Al fine di trovare validi sostituti agli HFC, sono stati recentemente identificati nuovi refrigeranti di sintesi, le cosiddette Idro-Fluoro-Olefine, HFO, nei quali gli idrocarburi di riferimento non sono più gli alcani, ma gli alcheni. La presenza di un doppio legame nella molecola degli alcheni rende la molecola del refrigerante più rigida e fragile, accorciandone notevolmente il periodo di durata in vita in atmosfera, e conseguentemente il GWP. Tra gli HFO più interessanti si segnalano R1234yf ed R1234ze(E).

Arrivando ai giorni nostri, l’introduzione degli HFO ha reso la ricerca molto attiva perché questi refrigeranti sembrerebbero soddisfare le necessità di solo una parte delle applicazioni legate alle macchine a ciclo inverso, lasciando scoperti settori cruciali (ad esempio pompe di calore ad alta temperatura e cicli in cascata). Inoltre, molti di questi HFO si sono rivelati infiammabili. 

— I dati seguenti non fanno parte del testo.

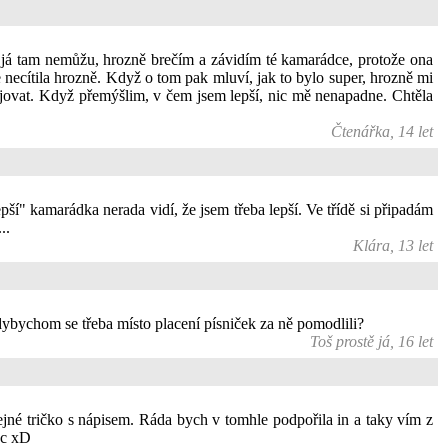
já tam nemůžu, hrozně brečím a závidím té kamarádce, protože ona
e necítila hrozně. Když o tom pak mluví, jak to bylo super, hrozně mi
 bojovat. Když přemýšlim, v čem jsem lepší, nic mě nenapadne. Chtěla
Čtenářka, 14 let
ší" kamarádka nerada vidí, že jsem třeba lepší. Ve třídě si připadám
..
Klára, 13 let
dybychom se třeba místo placení písniček za ně pomodlili?
Toš prostě já, 16 let
tejné tričko s nápisem. Ráda bych v tomhle podpořila in a taky vím z
moc xD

Per concludere, in questo breve excursus storico non sono ancora stati citati né i cosiddetti fluidi inorganici (tra i principali ammoniaca, R717, e anidride carbonica, R744), né gli idrocarburi (tra i principali propano, R290, ed isobutano, R600a). 

Questi fluidi, ormai utilizzati stabilmente in alcune applicazioni e periodicamente alla ribalta ogni qual volta i fluidi di sintesi sono stati proscritti per cause ambientali, sembrerebbero essere, assieme a possibili miscele tra e con HFO, una valida opzione per l’immediato futuro.